Background: Reference tissue-based quantification of brain PET data does not typically include correction for signal originating from blood vessels, which is known to result in biased outcome measures. The bias extent depends on the amount of radioactivity in the blood vessels. In this study, we seek to revisit the well-established Logan plot and derive alternative formulations that provide estimation of distribution volume ratios (DVRs) that are corrected for the signal originating from the vasculature.
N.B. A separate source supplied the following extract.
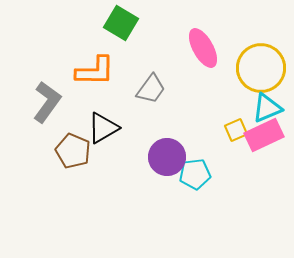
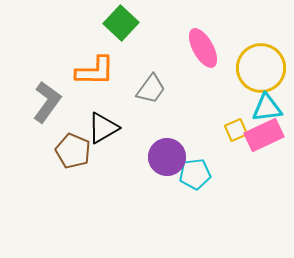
green square: rotated 12 degrees clockwise
cyan triangle: rotated 16 degrees clockwise
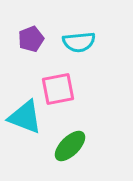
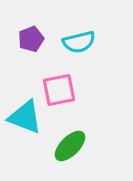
cyan semicircle: rotated 8 degrees counterclockwise
pink square: moved 1 px right, 1 px down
Results: New expressions for the Logan plot based on arterial input function and reference tissue were derived, which included explicit terms for whole blood radioactivity. The new methods were evaluated using PET data acquired using [11C]raclopride and [18F]MNI-659. The two-tissue compartment model (2TCM), with which signal originating from blood can be explicitly modeled, was used as a gold standard. DVR values obtained for [11C]raclopride using the either blood-based or reference tissue-based Logan plot were systematically underestimated compared to 2TCM, and for [18F]MNI-659, a proportionality bias was observed, i.e., the bias varied across regions. The biases disappeared when optimal blood-signal correction was used for respective tracer, although for the case of [18F]MNI-659 a small but systematic overestimation of DVR was still observed.
Conclusions: The new method appears to remove the bias introduced due to absence of correction for blood volume in regular graphical analysis and can be considered in clinical studies. Further studies are however required to derive a generic mapping between plasma and whole-blood radioactivity levels.
Keywords: Blood volume; Kinetic modeling; Logan plot; PDE10A; PET; [18F]MNI-659.